▸ Assignment: Repeat the whole listing below exactly as it reads.

▸ Given data:
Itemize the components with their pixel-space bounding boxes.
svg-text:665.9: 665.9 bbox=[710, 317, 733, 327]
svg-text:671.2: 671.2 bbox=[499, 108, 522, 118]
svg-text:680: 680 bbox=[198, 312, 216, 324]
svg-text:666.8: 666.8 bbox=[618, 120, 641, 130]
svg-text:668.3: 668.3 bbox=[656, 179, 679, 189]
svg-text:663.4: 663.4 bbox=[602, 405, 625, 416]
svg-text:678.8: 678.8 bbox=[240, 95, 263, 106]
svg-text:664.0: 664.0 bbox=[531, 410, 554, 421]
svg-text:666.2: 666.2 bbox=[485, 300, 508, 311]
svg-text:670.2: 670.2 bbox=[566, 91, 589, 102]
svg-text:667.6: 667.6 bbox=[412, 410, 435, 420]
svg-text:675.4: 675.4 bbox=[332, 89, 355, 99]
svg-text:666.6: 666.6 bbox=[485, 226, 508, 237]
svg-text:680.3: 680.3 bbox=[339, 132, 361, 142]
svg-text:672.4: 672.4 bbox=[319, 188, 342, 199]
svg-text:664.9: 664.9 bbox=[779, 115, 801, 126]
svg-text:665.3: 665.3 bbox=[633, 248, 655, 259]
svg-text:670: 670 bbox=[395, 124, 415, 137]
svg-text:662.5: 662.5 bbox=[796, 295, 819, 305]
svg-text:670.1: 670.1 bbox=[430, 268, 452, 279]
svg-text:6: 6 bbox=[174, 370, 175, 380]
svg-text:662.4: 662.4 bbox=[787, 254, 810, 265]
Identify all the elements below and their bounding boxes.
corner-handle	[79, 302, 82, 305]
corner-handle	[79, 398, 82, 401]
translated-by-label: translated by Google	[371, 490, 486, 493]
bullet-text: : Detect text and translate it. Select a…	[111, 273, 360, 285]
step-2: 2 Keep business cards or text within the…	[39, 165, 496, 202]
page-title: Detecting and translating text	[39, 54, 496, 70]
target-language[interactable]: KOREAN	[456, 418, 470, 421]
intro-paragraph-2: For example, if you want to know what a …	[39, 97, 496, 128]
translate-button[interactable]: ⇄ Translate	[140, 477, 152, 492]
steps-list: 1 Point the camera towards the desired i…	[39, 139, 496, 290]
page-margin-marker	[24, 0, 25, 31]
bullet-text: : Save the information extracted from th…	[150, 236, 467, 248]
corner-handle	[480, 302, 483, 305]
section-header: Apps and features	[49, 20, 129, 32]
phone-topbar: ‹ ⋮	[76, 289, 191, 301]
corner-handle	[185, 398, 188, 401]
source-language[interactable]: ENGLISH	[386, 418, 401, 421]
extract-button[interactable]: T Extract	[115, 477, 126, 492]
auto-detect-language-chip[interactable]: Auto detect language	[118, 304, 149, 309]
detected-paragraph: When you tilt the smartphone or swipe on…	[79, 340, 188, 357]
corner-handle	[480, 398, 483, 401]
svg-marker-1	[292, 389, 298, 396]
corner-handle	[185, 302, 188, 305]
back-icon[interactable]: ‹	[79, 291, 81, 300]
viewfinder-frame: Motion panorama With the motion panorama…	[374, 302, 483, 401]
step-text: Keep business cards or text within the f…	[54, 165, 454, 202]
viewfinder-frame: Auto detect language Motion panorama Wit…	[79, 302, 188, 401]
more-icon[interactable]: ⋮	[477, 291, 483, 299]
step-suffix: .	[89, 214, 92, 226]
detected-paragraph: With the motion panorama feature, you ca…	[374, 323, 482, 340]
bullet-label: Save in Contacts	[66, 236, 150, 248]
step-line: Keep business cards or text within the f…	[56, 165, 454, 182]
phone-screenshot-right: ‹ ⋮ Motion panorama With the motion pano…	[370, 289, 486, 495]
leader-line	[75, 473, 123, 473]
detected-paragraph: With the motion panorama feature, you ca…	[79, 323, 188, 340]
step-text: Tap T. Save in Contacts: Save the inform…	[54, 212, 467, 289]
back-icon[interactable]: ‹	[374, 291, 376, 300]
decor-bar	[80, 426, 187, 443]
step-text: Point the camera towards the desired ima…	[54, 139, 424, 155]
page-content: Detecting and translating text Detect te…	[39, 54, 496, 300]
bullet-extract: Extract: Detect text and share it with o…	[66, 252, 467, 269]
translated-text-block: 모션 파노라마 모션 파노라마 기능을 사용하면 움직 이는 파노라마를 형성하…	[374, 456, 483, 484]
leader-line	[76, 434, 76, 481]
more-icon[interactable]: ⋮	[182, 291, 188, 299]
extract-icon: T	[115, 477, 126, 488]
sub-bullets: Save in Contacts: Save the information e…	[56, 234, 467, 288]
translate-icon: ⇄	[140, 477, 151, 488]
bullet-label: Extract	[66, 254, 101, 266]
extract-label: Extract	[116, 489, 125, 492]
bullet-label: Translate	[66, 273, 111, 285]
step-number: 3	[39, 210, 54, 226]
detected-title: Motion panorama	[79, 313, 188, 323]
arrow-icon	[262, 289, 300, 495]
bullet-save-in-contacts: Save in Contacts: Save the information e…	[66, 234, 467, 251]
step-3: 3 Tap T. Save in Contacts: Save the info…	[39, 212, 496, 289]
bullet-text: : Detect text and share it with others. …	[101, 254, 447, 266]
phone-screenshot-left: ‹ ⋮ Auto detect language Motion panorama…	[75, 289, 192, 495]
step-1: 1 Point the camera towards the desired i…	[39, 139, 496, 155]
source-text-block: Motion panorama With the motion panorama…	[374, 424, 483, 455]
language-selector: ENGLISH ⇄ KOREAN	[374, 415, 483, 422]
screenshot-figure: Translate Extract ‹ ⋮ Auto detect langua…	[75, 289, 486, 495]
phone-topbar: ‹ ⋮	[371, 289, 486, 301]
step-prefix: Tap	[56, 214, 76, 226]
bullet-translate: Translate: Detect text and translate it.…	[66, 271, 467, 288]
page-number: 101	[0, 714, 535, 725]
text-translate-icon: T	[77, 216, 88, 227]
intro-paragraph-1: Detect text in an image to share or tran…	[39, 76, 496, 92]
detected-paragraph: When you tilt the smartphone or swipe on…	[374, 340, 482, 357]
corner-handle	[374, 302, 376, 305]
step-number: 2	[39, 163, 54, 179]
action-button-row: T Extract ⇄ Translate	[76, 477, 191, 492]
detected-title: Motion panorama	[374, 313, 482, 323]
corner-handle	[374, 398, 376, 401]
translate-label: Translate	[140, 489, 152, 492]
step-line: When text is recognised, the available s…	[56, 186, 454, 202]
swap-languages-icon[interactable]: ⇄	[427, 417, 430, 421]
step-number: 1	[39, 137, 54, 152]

▸ Exercise answer:
Itemize the components with their pixel-space bounding boxes.
svg-text:665.9: 665.9 bbox=[710, 317, 733, 327]
svg-text:671.2: 671.2 bbox=[499, 108, 522, 118]
svg-text:680: 680 bbox=[198, 312, 216, 324]
svg-text:666.8: 666.8 bbox=[618, 120, 641, 130]
svg-text:668.3: 668.3 bbox=[656, 179, 679, 189]
svg-text:663.4: 663.4 bbox=[602, 405, 625, 416]
svg-text:678.8: 678.8 bbox=[240, 95, 263, 106]
svg-text:664.0: 664.0 bbox=[531, 410, 554, 421]
svg-text:666.2: 666.2 bbox=[485, 300, 508, 311]
svg-text:670.2: 670.2 bbox=[566, 91, 589, 102]
svg-text:667.6: 667.6 bbox=[412, 410, 435, 420]
svg-text:675.4: 675.4 bbox=[332, 89, 355, 99]
svg-text:666.6: 666.6 bbox=[485, 226, 508, 237]
svg-text:680.3: 680.3 bbox=[339, 132, 361, 142]
svg-text:672.4: 672.4 bbox=[319, 188, 342, 199]
svg-text:664.9: 664.9 bbox=[779, 115, 801, 126]
svg-text:665.3: 665.3 bbox=[633, 248, 655, 259]
svg-text:670: 670 bbox=[395, 124, 415, 137]
svg-text:662.5: 662.5 bbox=[796, 295, 819, 305]
svg-text:670.1: 670.1 bbox=[430, 268, 452, 279]
svg-text:6: 6 bbox=[174, 370, 175, 380]
svg-text:662.4: 662.4 bbox=[787, 254, 810, 265]
Identify all the elements below and their bounding boxes.
corner-handle	[79, 302, 82, 305]
corner-handle	[79, 398, 82, 401]
translated-by-label: translated by Google	[371, 490, 486, 493]
bullet-text: : Detect text and translate it. Select a…	[111, 273, 360, 285]
step-2: 2 Keep business cards or text within the…	[39, 165, 496, 202]
page-title: Detecting and translating text	[39, 54, 496, 70]
target-language[interactable]: KOREAN	[456, 418, 470, 421]
intro-paragraph-2: For example, if you want to know what a …	[39, 97, 496, 128]
translate-button[interactable]: ⇄ Translate	[140, 477, 152, 492]
steps-list: 1 Point the camera towards the desired i…	[39, 139, 496, 290]
page-margin-marker	[24, 0, 25, 31]
bullet-text: : Save the information extracted from th…	[150, 236, 467, 248]
corner-handle	[480, 302, 483, 305]
section-header: Apps and features	[49, 20, 129, 32]
phone-topbar: ‹ ⋮	[76, 289, 191, 301]
corner-handle	[185, 398, 188, 401]
source-language[interactable]: ENGLISH	[386, 418, 401, 421]
extract-button[interactable]: T Extract	[115, 477, 126, 492]
auto-detect-language-chip[interactable]: Auto detect language	[118, 304, 149, 309]
detected-paragraph: When you tilt the smartphone or swipe on…	[79, 340, 188, 357]
corner-handle	[480, 398, 483, 401]
svg-marker-1	[292, 389, 298, 396]
corner-handle	[185, 302, 188, 305]
back-icon[interactable]: ‹	[79, 291, 81, 300]
viewfinder-frame: Motion panorama With the motion panorama…	[374, 302, 483, 401]
step-text: Keep business cards or text within the f…	[54, 165, 454, 202]
viewfinder-frame: Auto detect language Motion panorama Wit…	[79, 302, 188, 401]
more-icon[interactable]: ⋮	[477, 291, 483, 299]
step-suffix: .	[89, 214, 92, 226]
detected-paragraph: With the motion panorama feature, you ca…	[374, 323, 482, 340]
bullet-label: Save in Contacts	[66, 236, 150, 248]
step-line: Keep business cards or text within the f…	[56, 165, 454, 182]
phone-screenshot-right: ‹ ⋮ Motion panorama With the motion pano…	[370, 289, 486, 495]
leader-line	[75, 473, 123, 473]
detected-paragraph: With the motion panorama feature, you ca…	[79, 323, 188, 340]
step-text: Tap T. Save in Contacts: Save the inform…	[54, 212, 467, 289]
back-icon[interactable]: ‹	[374, 291, 376, 300]
decor-bar	[80, 426, 187, 443]
step-text: Point the camera towards the desired ima…	[54, 139, 424, 155]
page-content: Detecting and translating text Detect te…	[39, 54, 496, 300]
bullet-extract: Extract: Detect text and share it with o…	[66, 252, 467, 269]
translated-text-block: 모션 파노라마 모션 파노라마 기능을 사용하면 움직 이는 파노라마를 형성하…	[374, 456, 483, 484]
leader-line	[76, 434, 76, 481]
more-icon[interactable]: ⋮	[182, 291, 188, 299]
extract-icon: T	[115, 477, 126, 488]
sub-bullets: Save in Contacts: Save the information e…	[56, 234, 467, 288]
translate-icon: ⇄	[140, 477, 151, 488]
bullet-label: Extract	[66, 254, 101, 266]
extract-label: Extract	[116, 489, 125, 492]
bullet-label: Translate	[66, 273, 111, 285]
step-number: 3	[39, 210, 54, 226]
detected-title: Motion panorama	[79, 313, 188, 323]
arrow-icon	[262, 289, 300, 495]
bullet-save-in-contacts: Save in Contacts: Save the information e…	[66, 234, 467, 251]
step-3: 3 Tap T. Save in Contacts: Save the info…	[39, 212, 496, 289]
bullet-text: : Detect text and share it with others. …	[101, 254, 447, 266]
phone-screenshot-left: ‹ ⋮ Auto detect language Motion panorama…	[75, 289, 192, 495]
step-1: 1 Point the camera towards the desired i…	[39, 139, 496, 155]
source-text-block: Motion panorama With the motion panorama…	[374, 424, 483, 455]
language-selector: ENGLISH ⇄ KOREAN	[374, 415, 483, 422]
screenshot-figure: Translate Extract ‹ ⋮ Auto detect langua…	[75, 289, 486, 495]
phone-topbar: ‹ ⋮	[371, 289, 486, 301]
step-prefix: Tap	[56, 214, 76, 226]
bullet-translate: Translate: Detect text and translate it.…	[66, 271, 467, 288]
page-number: 101	[0, 714, 535, 725]
text-translate-icon: T	[77, 216, 88, 227]
intro-paragraph-1: Detect text in an image to share or tran…	[39, 76, 496, 92]
detected-paragraph: When you tilt the smartphone or swipe on…	[374, 340, 482, 357]
corner-handle	[374, 302, 376, 305]
step-number: 2	[39, 163, 54, 179]
action-button-row: T Extract ⇄ Translate	[76, 477, 191, 492]
detected-title: Motion panorama	[374, 313, 482, 323]
corner-handle	[374, 398, 376, 401]
translate-label: Translate	[140, 489, 152, 492]
step-line: When text is recognised, the available s…	[56, 186, 454, 202]
swap-languages-icon[interactable]: ⇄	[427, 417, 430, 421]
step-number: 1	[39, 137, 54, 152]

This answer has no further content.